Auf diese erquickliche Poesie folgte nun eine sehr unerquickliche Prosa. Um allen gesetzlichen Bestimmungen in Betreff meiner Heirat zu genügen, mußte ich mich unterziehen allerlei Schreibereien, Reisen, Besuchen und Verhandlungen. Da meine Braut als Braunschweigerin betrachtet wurde, und auf sie die braunschweigischen Gesetze Anwendung fanden, so war ein Haupthindernis beseitigt, nämlich daß der Oheim nicht seine Nichte heiraten darf. Nach vielen Wochen Hin- und Herschreibens und Reisens zwischen Braunschweig, Hannover und Bothfeld hatte ich denn endlich eine ganze Sammlung von Scheinen herbeigeschafft, theils für mich, theils für meine Braut, als da waren: Geburts- und Confirmationsschein, Heimatsschein, Aufgebotsschein von Waldalgesheim, elterlicher Zustimmungsschein, Heiratsconsens vom Minister von Ladenberg, und braunschweigischer Magistrats-Erlaubnisschein zur Trauung. Endlich mußte ich auch um Dispens vom kirchlichen Aufgebote einkommen.

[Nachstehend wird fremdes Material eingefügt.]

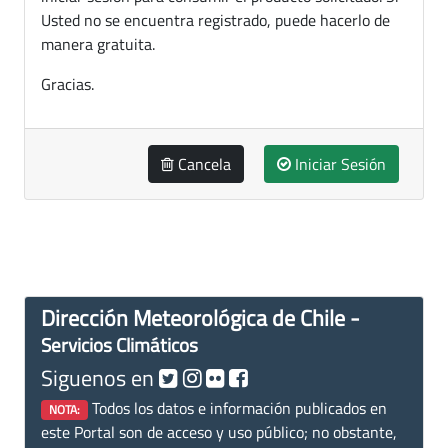
Usted no se encuentra registrado, puede hacerlo de
manera gratuita.
Gracias.
Cancela
Iniciar Sesión
Dirección Meteorológica de Chile -
Servicios Climáticos
Siguenos en
Todos los datos e información publicados en
NOTA:
este Portal son de acceso y uso público; no obstante,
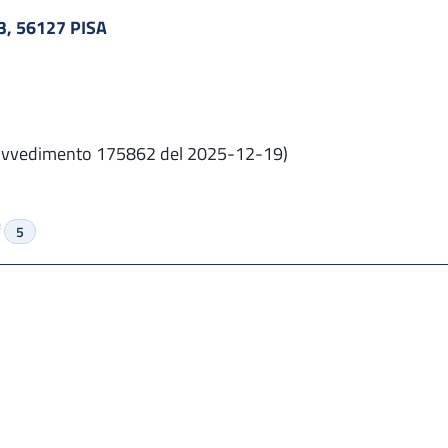
, 56127 PISA
vvedimento 175862 del 2025-12-19)
f
5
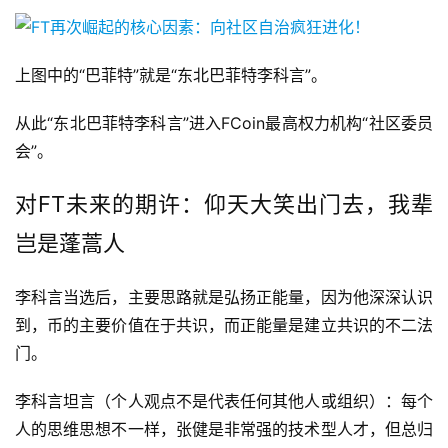
上图中的“巴菲特”就是“东北巴菲特李科言”。
从此“东北巴菲特李科言”进入FCoin最高权力机构“社区委员
会”。
对FT未来的期许：仰天大笑出门去，我辈
岂是蓬蒿人
李科言当选后，主要思路就是弘扬正能量，因为他深深认识
到，币的主要价值在于共识，而正能量是建立共识的不二法
门。
李科言坦言（个人观点不是代表任何其他人或组织）：每个
人的思维思想不一样，张健是非常强的技术型人才，但总归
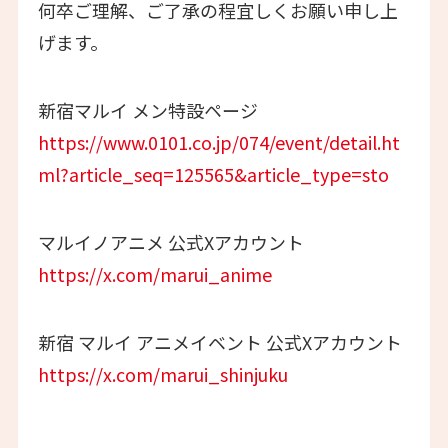
何卒ご理解、ご了承の程宜しくお願い申し上
げます。
新宿マルイ メン特設ページ
https://www.0101.co.jp/074/event/detail.ht
ml?article_seq=125565&article_type=sto
マルイノアニメ 公式Xアカウント
https://x.com/marui_anime
新宿 マルイ アニメイベント 公式Xアカウント
https://x.com/marui_shinjuku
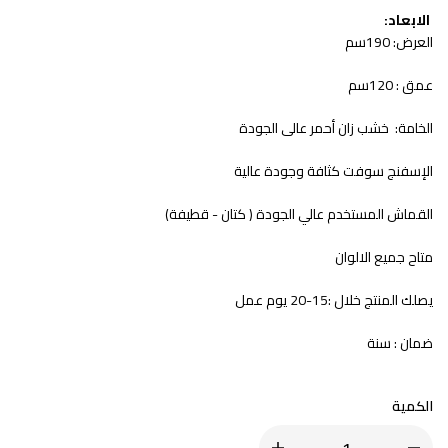
الابعاد:
العرض: 190سم
عمق : 120سم
الخامة: خشب زان أحمر عالى الجودة
الإسفنج سوفت كثافة وجودة عالية
القماش المستخدم عالي الجودة ( كتان - قطيفة)
متاح جميع الالوان
يصلك المنتج خلال :15-20 يوم عمل
ضمان : سنة
الكمية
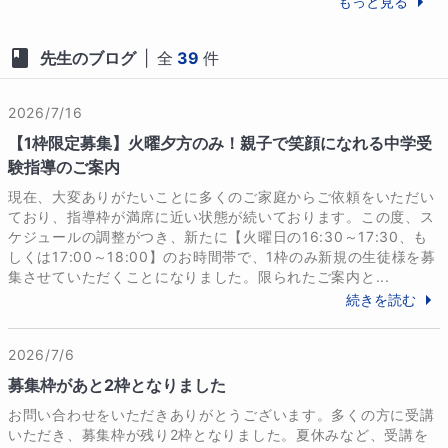
もっと見る
校合格を目指しましょうね！
者としてこれ以上嬉しいことはありません。

先生のブログ
|
全
39
件
趣味
算数は、ただ解き方を暗記するのではなく、
自分の手を動かして「なぜそうなるのか」を
サウナ、読書、旅
考えるプロセスを通して必ず伸びていく科目
2026/7/16
です。授業を通して、お子様が自力で「わか
【1枠限定募集】火曜夕方のみ！親子で笑顔になれる中学受
学歴
った！」「解けた！」という成功体験をたく
験指導のご案内
【学歴】

さん積み重ね、算数への自信を深めていける
現在、大変ありがたいことに多くのご家庭からご依頼をいただい
1992年度　浜松日体高校

よう全力でサポートしてまいります。

ており、指導枠が満席に近い状態が続いております。この度、ス
1996年度　東京電機大学理工学部数理学科

ケジュールの調整がつき、新たに【火曜日の16:30～17:30、も
2000年度　明治学院大学大学院修士課程国際学研究科

しくは17:00～18:00】のお時間帯で、1枠のみ新規の生徒様を募
これからも、お母さまと二人三脚で、ご家族
2005年度　横浜市立大学大学院博士課程国際文化研究
集させていただくことになりました。限られたご案内と...
皆様が笑顔になれる中学受験を目指してしっ
科

続きを読む
かりと伴走させていただきます。引き続き、
どうぞよろしくお願いいたします。
【職歴】

2026/7/6
早稲アカ、臨海セミナー、中萬学院など
募集枠があと2枠となりました
お問い合わせをいただきありがとうございます。多くの方に受講
いただき、募集枠が残り2枠となりました。夏休みなど、受講を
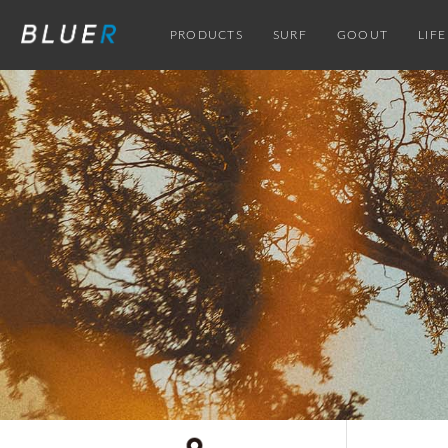
PRODUCTS
SURF
GOOUT
LIFE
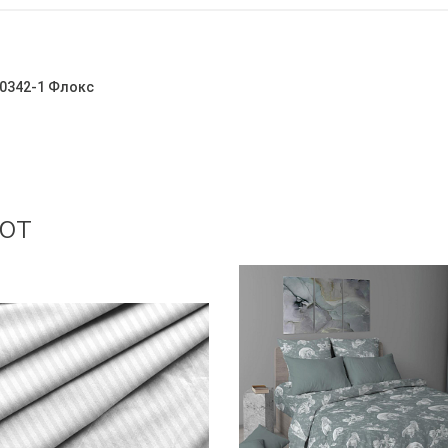
60342-1 Флокс
ют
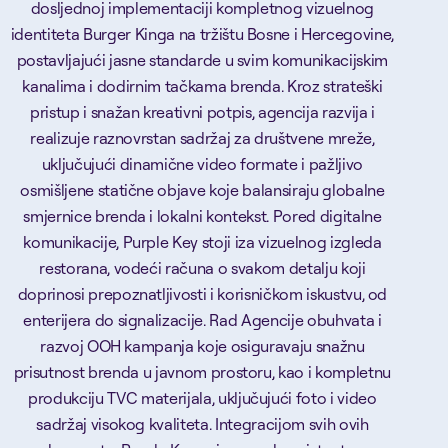
dosljednoj implementaciji kompletnog vizuelnog
identiteta Burger Kinga na tržištu Bosne i Hercegovine,
postavljajući jasne standarde u svim komunikacijskim
kanalima i dodirnim tačkama brenda. Kroz strateški
pristup i snažan kreativni potpis, agencija razvija i
realizuje raznovrstan sadržaj za društvene mreže,
uključujući dinamične video formate i pažljivo
osmišljene statične objave koje balansiraju globalne
smjernice brenda i lokalni kontekst. Pored digitalne
komunikacije, Purple Key stoji iza vizuelnog izgleda
restorana, vodeći računa o svakom detalju koji
doprinosi prepoznatljivosti i korisničkom iskustvu, od
enterijera do signalizacije. Rad Agencije obuhvata i
razvoj OOH kampanja koje osiguravaju snažnu
prisutnost brenda u javnom prostoru, kao i kompletnu
produkciju TVC materijala, uključujući foto i video
sadržaj visokog kvaliteta. Integracijom svih ovih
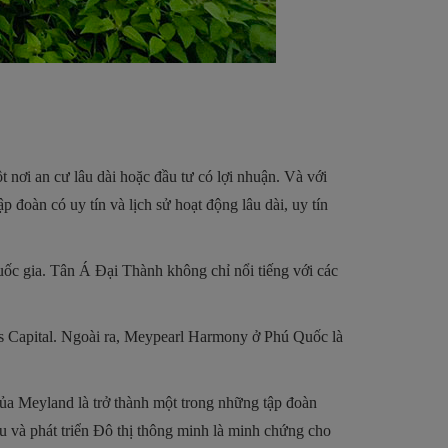
t nơi an cư lâu dài hoặc đầu tư có lợi nhuận. Và với
oàn có uy tín và lịch sử hoạt động lâu dài, uy tín
ốc gia. Tân Á Đại Thành không chỉ nổi tiếng với các
es Capital. Ngoài ra, Meypearl Harmony ở Phú Quốc là
của Meyland là trở thành một trong những tập đoàn
ứu và phát triển Đô thị thông minh là minh chứng cho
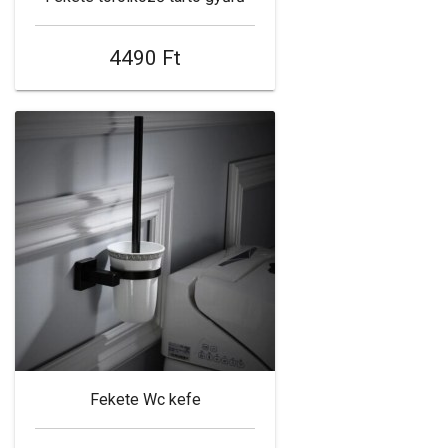
4490 Ft
Fekete Wc kefe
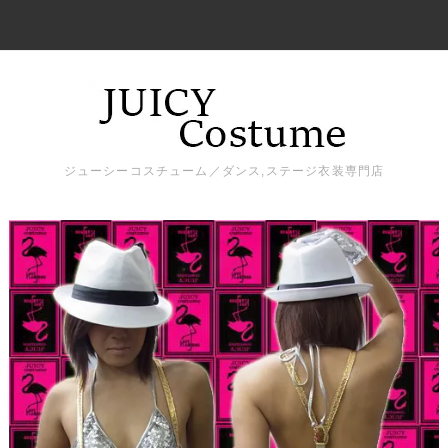
ジューシーコスチューム／ダンス,ステージ衣装専門店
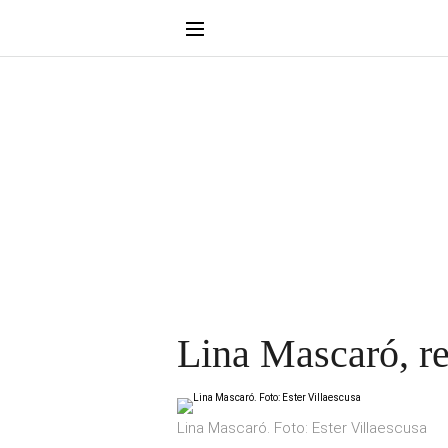
Lina Mascaró, r
Lina Mascaró. Foto: Ester Villaescusa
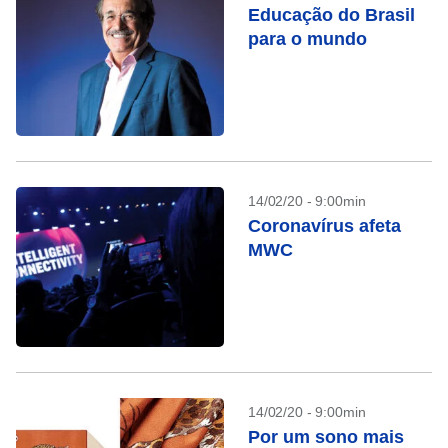
Educação do Brasil
para o mundo
14/02/20 - 9:00min
Coronavírus afeta
MWC
14/02/20 - 9:00min
Por um sono mais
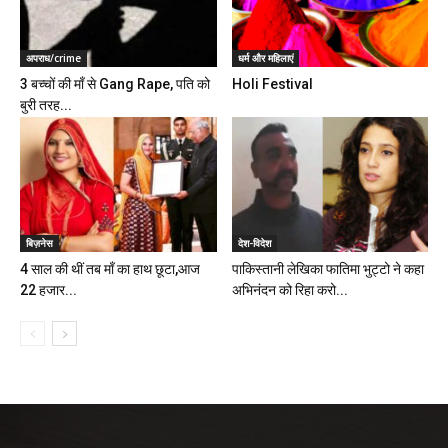
अपराध/crime
धर्म और महिलाएं
3 बच्चों की माँ से Gang Rape, पति को
Holi Festival
बुरी तरह...
बिज़नेस
देश-विदेश
4 साल की थीं तब माँ का हाथ छूटा,आज
पाकिस्तानी लेखिका फातिमा भुट्टो ने कहा
22 हजार...
अभिनंदन को रिहा करो...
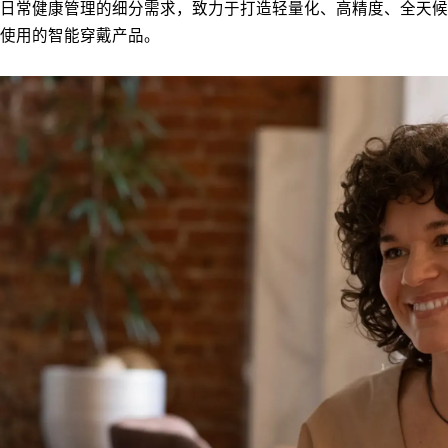
日常健康管理的细分需求，致力于打造轻量化、高精度、全天候
使用的智能穿戴产品。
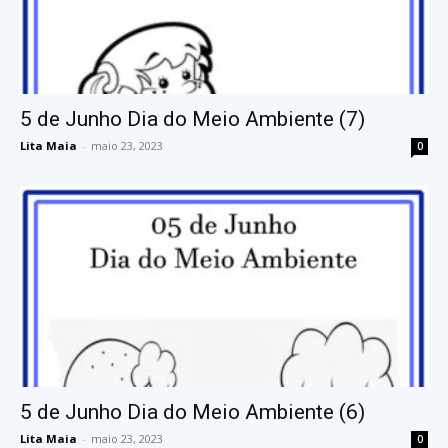
5 de Junho Dia do Meio Ambiente (7)
Lita Maia
-
maio 23, 2023
0
5 de Junho Dia do Meio Ambiente (6)
Lita Maia
-
maio 23, 2023
0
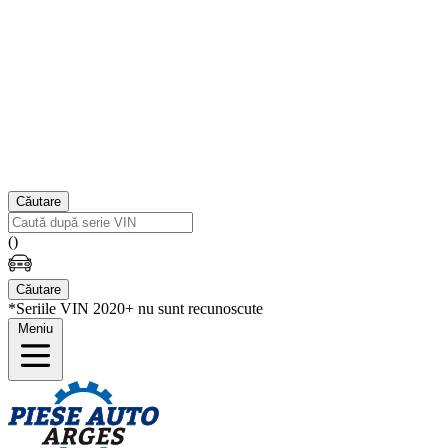
Căutare
(
)
Căutare
*Seriile VIN 2020+ nu sunt recunoscute
Meniu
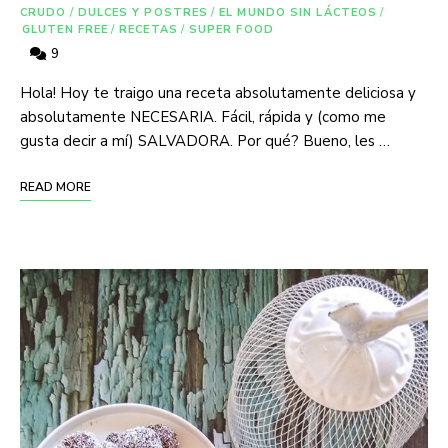
CRUDO
/
DULCES Y POSTRES
/
EL MUNDO SIN LÁCTEOS
/
GLUTEN FREE
/
RECETAS
/
SUPER FOOD
9
Hola! Hoy te traigo una receta absolutamente deliciosa y
absolutamente NECESARIA. Fácil, rápida y (como me
gusta decir a mí) SALVADORA. Por qué? Bueno, les …
READ MORE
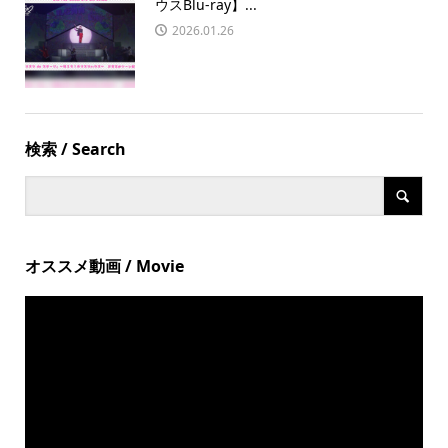
ウスBlu-ray】...
2026.01.26
検索 / Search
オススメ動画 / Movie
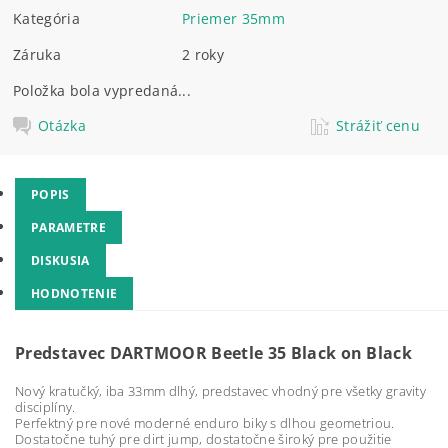
Kategória
Priemer 35mm
Záruka
2 roky
Položka bola vypredaná...
Otázka
Strážiť cenu
POPIS
PARAMETRE
DISKUSIA
HODNOTENIE
Predstavec DARTMOOR Beetle 35 Black on Black
Nový kratučký, iba 33mm dlhý, predstavec vhodný pre všetky gravity
disciplíny.
Perfektný pre nové moderné enduro biky s dlhou geometriou.
Dostatočne tuhý pre dirt jump, dostatočne široký pre použitie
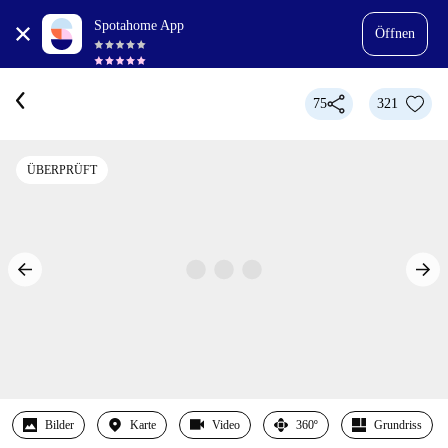
Spotahome App
Öffnen
75
321
ÜBERPRÜFT
Bilder
Karte
Video
360º
Grundriss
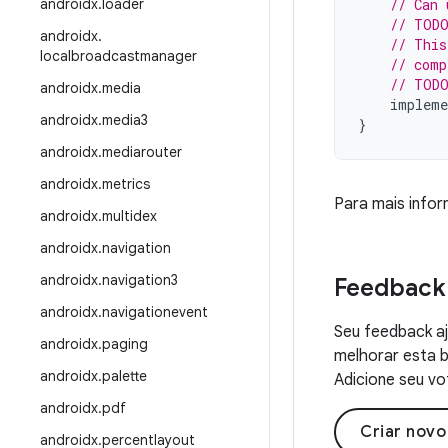
androidx
.
loader
// Can 
// TODO
androidx
.
// This
localbroadcastmanager
// comp
// TODO
androidx
.
media
impleme
androidx
.
media3
}
androidx
.
mediarouter
androidx
.
metrics
Para mais info
androidx
.
multidex
androidx
.
navigation
androidx
.
navigation3
Feedback
androidx
.
navigationevent
Seu feedback aj
androidx
.
paging
melhorar esta b
androidx
.
palette
Adicione seu vo
androidx
.
pdf
Criar nov
androidx
.
percentlayout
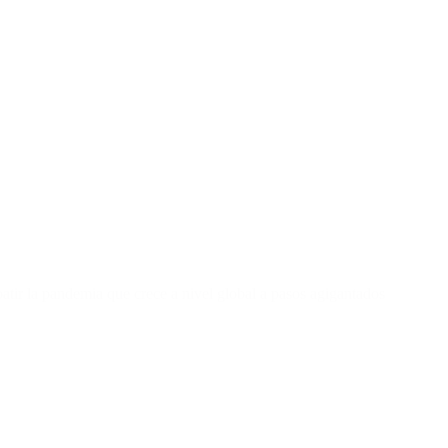
atir la pandemia que crece a nivel global a pasos agigantados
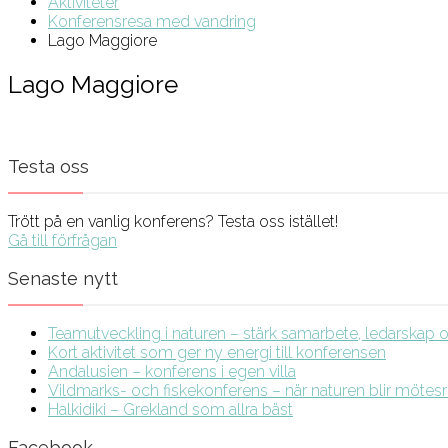
Aktiviteter
Konferensresa med vandring
Lago Maggiore
Lago Maggiore
Testa oss
Trött på en vanlig konferens? Testa oss istället!
Gå till förfrågan
Senaste nytt
Teamutveckling i naturen – stärk samarbete, ledarskap och
Kort aktivitet som ger ny energi till konferensen
Andalusien – konferens i egen villa
Vildmarks- och fiskekonferens – när naturen blir möte
Halkidiki – Grekland som allra bäst
Facebook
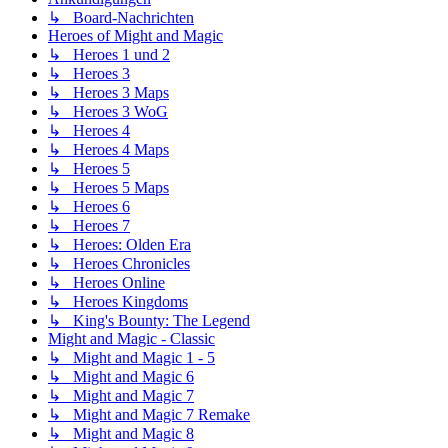
↳ Board-Nachrichten
Heroes of Might and Magic
↳ Heroes 1 und 2
↳ Heroes 3
↳ Heroes 3 Maps
↳ Heroes 3 WoG
↳ Heroes 4
↳ Heroes 4 Maps
↳ Heroes 5
↳ Heroes 5 Maps
↳ Heroes 6
↳ Heroes 7
↳ Heroes: Olden Era
↳ Heroes Chronicles
↳ Heroes Online
↳ Heroes Kingdoms
↳ King's Bounty: The Legend
Might and Magic - Classic
↳ Might and Magic 1 - 5
↳ Might and Magic 6
↳ Might and Magic 7
↳ Might and Magic 7 Remake
↳ Might and Magic 8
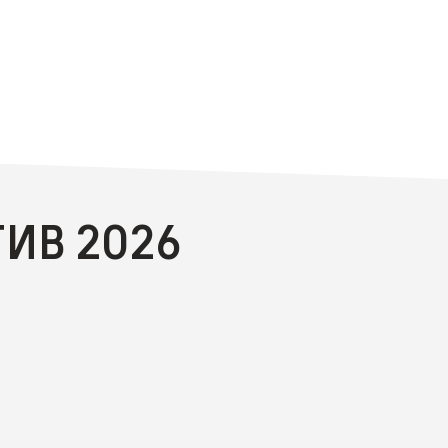
ИВ 2026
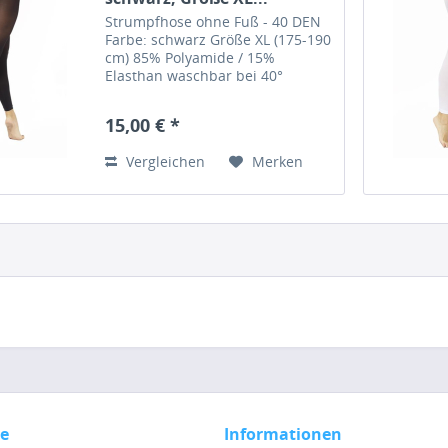
Strumpfhose ohne Fuß - 40 DEN
Farbe: schwarz Größe XL (175-190
cm) 85% Polyamide / 15%
Elasthan waschbar bei 40°
Hersteller: Pridance, Italy
15,00 € *
Vergleichen
Merken
ce
Informationen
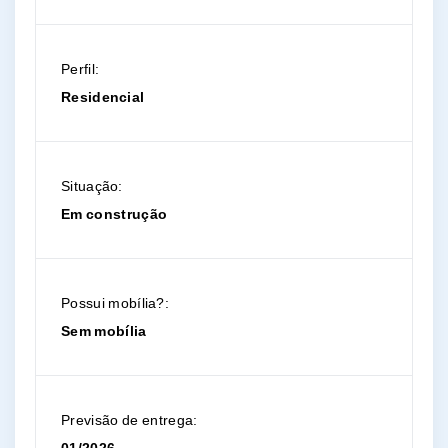
Perfil:
Residencial
Situação:
Em construção
Possui mobília?:
Sem mobília
Previsão de entrega:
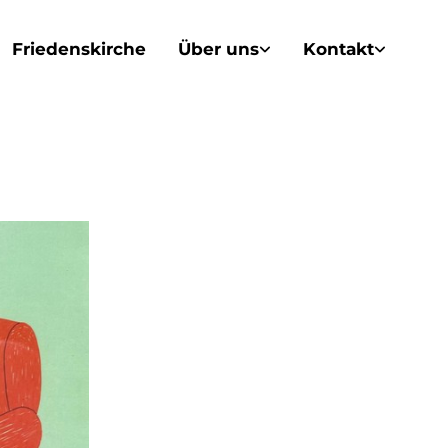
Friedenskirche
Über uns
Kontakt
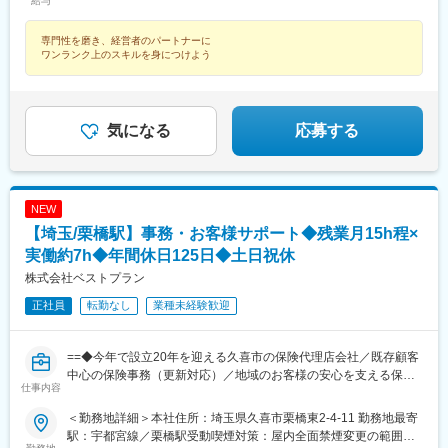
給与
年収758万円／34歳・入社3年目（月給36万円＋業績給326万円）
専門性を磨き、経営者のパートナーに
ワンランク上のスキルを身につけよう
気になる
応募する
NEW
【埼玉/栗橋駅】事務・お客様サポート◆残業月15h程×
実働約7h◆年間休日125日◆土日祝休
株式会社ベストプラン
正社員
転勤なし
業種未経験歓迎
==◆今年で設立20年を迎える久喜市の保険代理店会社／既存顧客
中心の保険事務（更新対応）／地域のお客様の安心を支える保険
仕事内容
事務ポジション◆==
＜勤務地詳細＞本社住所：埼玉県久喜市栗橋東2-4-11 勤務地最寄
☆オススメポイント☆
駅：宇都宮線／栗橋駅受動喫煙対策：屋内全面禁煙変更の範囲：
◆doda経由で入社して活躍されている方がいます！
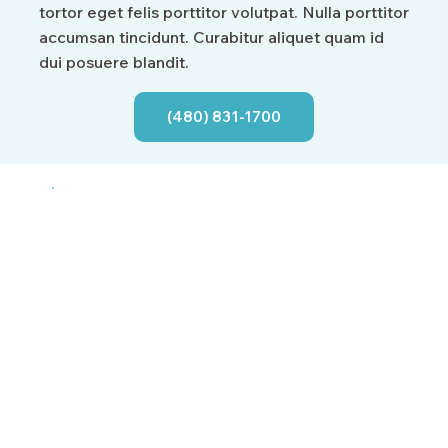
tortor eget felis porttitor volutpat. Nulla porttitor
accumsan tincidunt. Curabitur aliquet quam id
dui posuere blandit.
(480) 831-1700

Den 26. October gingen Ida und ihre Schwester Adele nach Braunschweig, um noch Vorbereitungen zur Trauung zu treffen. Den andern Tag folgte ich nach.
Am 28. October fuhren wir um 11 Uhr in die Martinikirche. Pastor Adolf Klügel hielt die Traurede. Er hatte zum Texte genommen Ruth 1, 16: „Wo du hingehest, da will auch ich hingehen; wo du bleibest, da bleibe ich auch. Dein Volk ist mein Volk, und dein Gott ist mein Gott.“ Er sprach sehr schön, er wußte durch die Beziehungen auf mein Leben, die freilich sehr nahe lagen, aller Herzen zu rühren. In feierlicher und bewegter Stimmung endete für uns die heilige Handlung.
Frau Sturtevant, Idas mütterliche Freundin, empfing uns dann zum Hochzeitsmale, wozu sie noch Georg Fein nebst Frau eingeladen hatte. Wir waren sehr heiter. Zweimal trug ich das Abschiedslied an Frau Sturtevant vor.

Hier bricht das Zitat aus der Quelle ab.